Reply to post: Re: C++ – never classy

Classy move: C++ 20 wins final approval in ISO technical ballot, formal publication expected by end of year

Ian Joyner Bronze badge

Re: C++ – never classy

Someone Else: "Well then, I bet you're crying in your beer that C++ has effectively deprecated #defines with modules...."

No, the Burroughs defines were argued about when they were first included. They were much more powerful than the weak C defines, with several levels.

It was very much text-based processing along the lines of the General Purpose Macrogenerator (which one of my language teachers worked on).

https://en.wikipedia.org/wiki/General-purpose_macro_processor#General_Purpose_Macrogenerator

Amazing what you find. Here is an article by Andrew Herbert (who I knew at ISO ODP meetings) on GPM:

https://www.computerconservationsociety.org/software/elliott903/more903/Manuals/CCS%20Resurrection%20GPM%20Article.pdf

Strachey then developed CPL, which became BCPL, B, and C.

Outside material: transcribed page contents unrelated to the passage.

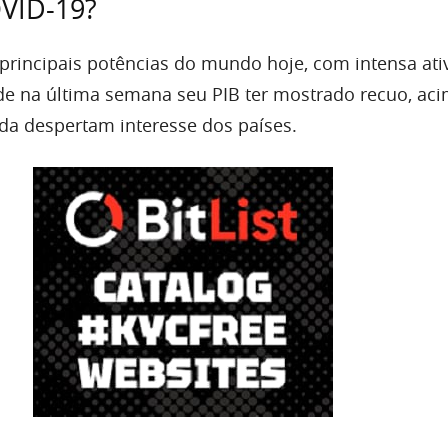
OVID-19?
principais potências do mundo hoje, com intensa ati
e na última semana seu PIB ter mostrado recuo, aci
nda despertam interesse dos países.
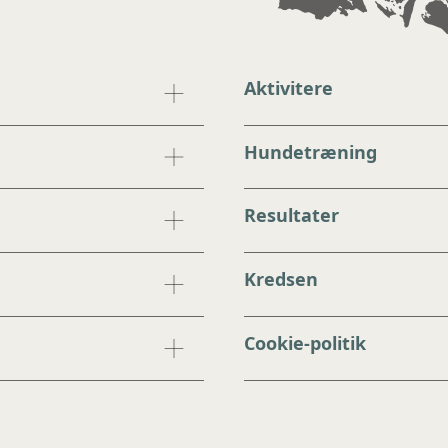
Aktivitere
Hundetræning
Resultater
Kredsen
Cookie-politik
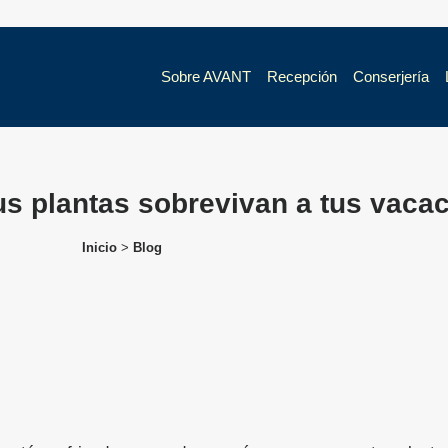
Sobre AVANT
Recepción
Conserjería
us plantas sobrevivan a tus vaca
Inicio
>
Blog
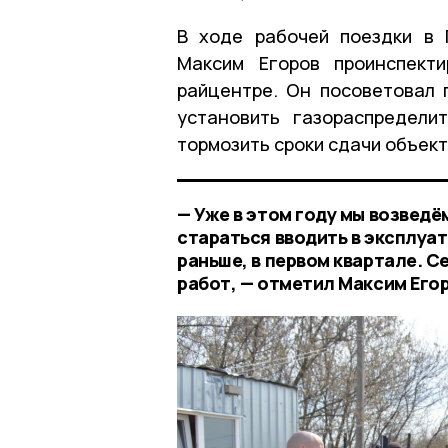
В ходе рабочей поездки в 
Максим Егоров проинспект
райцентре. Он посоветовал 
установить газораспредели
тормозить сроки сдачи объек
— Уже в этом году мы возвед
стараться вводить в эксплуат
раньше, в первом квартале. С
работ, — отметил Максим Его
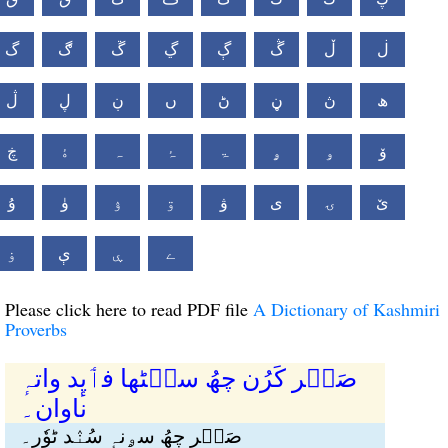
ڶ
ڵ
ڴ
ڳ
ڲ
ڱ
ڰ
گ
ھ
ڽ
ڼ
ڻ
ں
ڹ
ڸ
ڷ
ۆ
ۅ
ۄ
ۃ
ۂ
ہ
ۀ
ڿ
ێ
ۍ
ی
ۋ
ۊ
ۉ
ۈ
ۇ
ے
ۑ
ې
ۏ
Please click here to read PDF file
A Dictionary of Kashmiri
Proverbs
صَٮ۪ر کَرُن چھُ سٮ۪ٹھا فٲیٕد واتہٕ
ناوان۔
صَٮ۪رٕ چھُ سۄنہٕ سُنٛد ٹوٗر۔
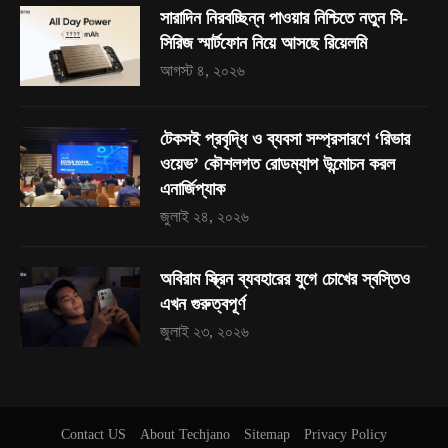
সারাদিন নিরবচ্ছিন্ন পাওয়ার নিশ্চিতে নতুন সি-
সিরিজ স্মার্টফোন নিয়ে আসছে রিয়েলমি
আগস্ট ৪, ২০২৬
টেকসই প্রবৃদ্ধি ও ব্যবসা সম্প্রসারণে ‘রিভার
ওয়েভ’ কৌশলগত রোডম্যাপ উন্মোচন করল
এনার্জিপ্যাক
জুলাই ২৪, ২০২৬
অবিরাম স্ক্রিন ব্যবহারের যুগে চোখের স্বস্তিও
এখন গুরুত্বপূর্ণ
জুলাই ২৩, ২০২৬
Contact US
About Techjano
Sitemap
Privacy Policy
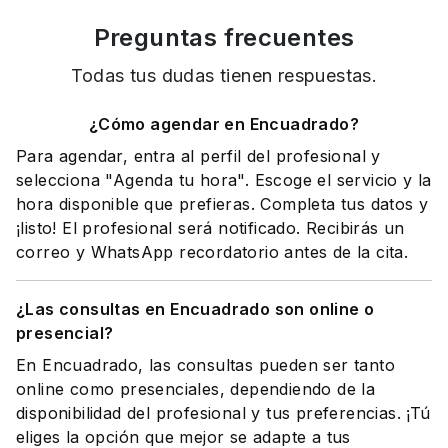
Preguntas frecuentes
Todas tus dudas tienen respuestas.
¿Cómo agendar en Encuadrado?
Para agendar, entra al perfil del profesional y
selecciona "Agenda tu hora". Escoge el servicio y la
hora disponible que prefieras. Completa tus datos y
¡listo! El profesional será notificado. Recibirás un
correo y WhatsApp recordatorio antes de la cita.
¿Las consultas en Encuadrado son online o
presencial?
En Encuadrado, las consultas pueden ser tanto
online como presenciales, dependiendo de la
disponibilidad del profesional y tus preferencias. ¡Tú
eliges la opción que mejor se adapte a tus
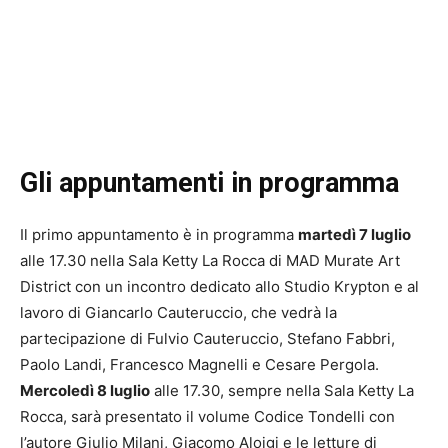
Gli appuntamenti in programma
Il primo appuntamento è in programma
martedì 7 luglio
alle 17.30 nella Sala Ketty La Rocca di MAD Murate Art
District con un incontro dedicato allo Studio Krypton e al
lavoro di Giancarlo Cauteruccio, che vedrà la
partecipazione di Fulvio Cauteruccio, Stefano Fabbri,
Paolo Landi, Francesco Magnelli e Cesare Pergola.
Mercoledì 8 luglio
alle 17.30, sempre nella Sala Ketty La
Rocca, sarà presentato il volume Codice Tondelli con
l’autore Giulio Milani, Giacomo Aloigi e le letture di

A couple of us Burroughs people did a language called SDL on the Apple II which was a cut down (because it had to be) of Burroughs and Elliott ALGOL. The main language designer did not have define # in it – he invented a rather neat macro mechanism to directly put in 6502 assembler code for things not worth doing in the language. However, in a bigger system (which we have these days) you would put such systems stuff directly in the language.

Now here's the thing. People who have used such other languages and systems seem to be able to move on. Sadly the same is not true for C and C++ people who seem to become rusted on to the deficiencies and bad ideas in C and C++.